[Aim of the exercise]: Copy exactly the lines of the records below, and only those lines, beginning with the line that contains "para este proyecto." and ending with the line that contains "colaborar estrechamente con".

Stored data entries
↓
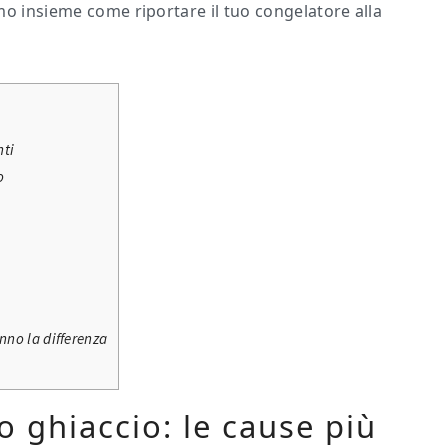
mo insieme come riportare il tuo congelatore alla
nti
o
nno la differenza
 ghiaccio: le cause più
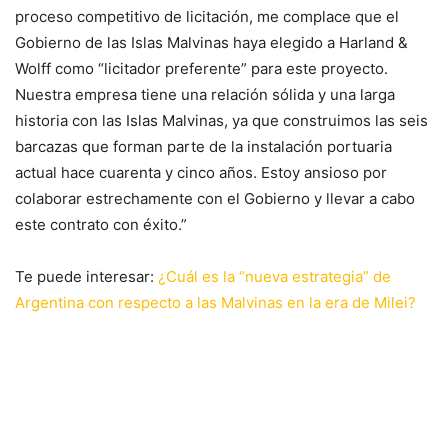
proceso competitivo de licitación, me complace que el
Gobierno de las Islas Malvinas haya elegido a Harland &
Wolff como “licitador preferente” para este proyecto.
Nuestra empresa tiene una relación sólida y una larga
historia con las Islas Malvinas, ya que construimos las seis
barcazas que forman parte de la instalación portuaria
actual hace cuarenta y cinco años. Estoy ansioso por
colaborar estrechamente con el Gobierno y llevar a cabo
este contrato con éxito.”
Te puede interesar:
¿Cuál es la “nueva estrategia” de
Argentina con respecto a las Malvinas en la era de Milei?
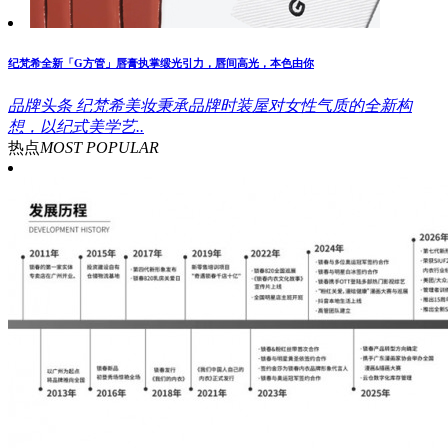
纪梵希全新「G方管」唇膏执掌缎光引力，唇间高光，本色由你
品牌头条
纪梵希美妆秉承品牌时装屋对女性气质的全新构
想，以纪式美学艺..
热点
MOST POPULAR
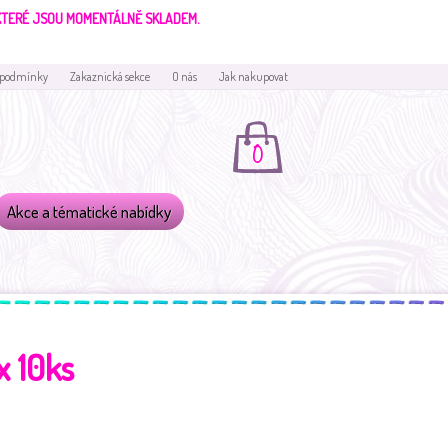
 KTERÉ JSOU MOMENTÁLNĚ SKLADEM.
 podmínky
Zakaznická sekce
O nás
Jak nakupovat
0
Akce a tématické nabídky
x 10ks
↑
[Finished exercise]:
Wolff como “licitador preferente” para este proyecto.
Nuestra empresa tiene una relación sólida y una larga
historia con las Islas Malvinas, ya que construimos las seis
barcazas que forman parte de la instalación portuaria
actual hace cuarenta y cinco años. Estoy ansioso por
colaborar estrechamente con el Gobierno y llevar a cabo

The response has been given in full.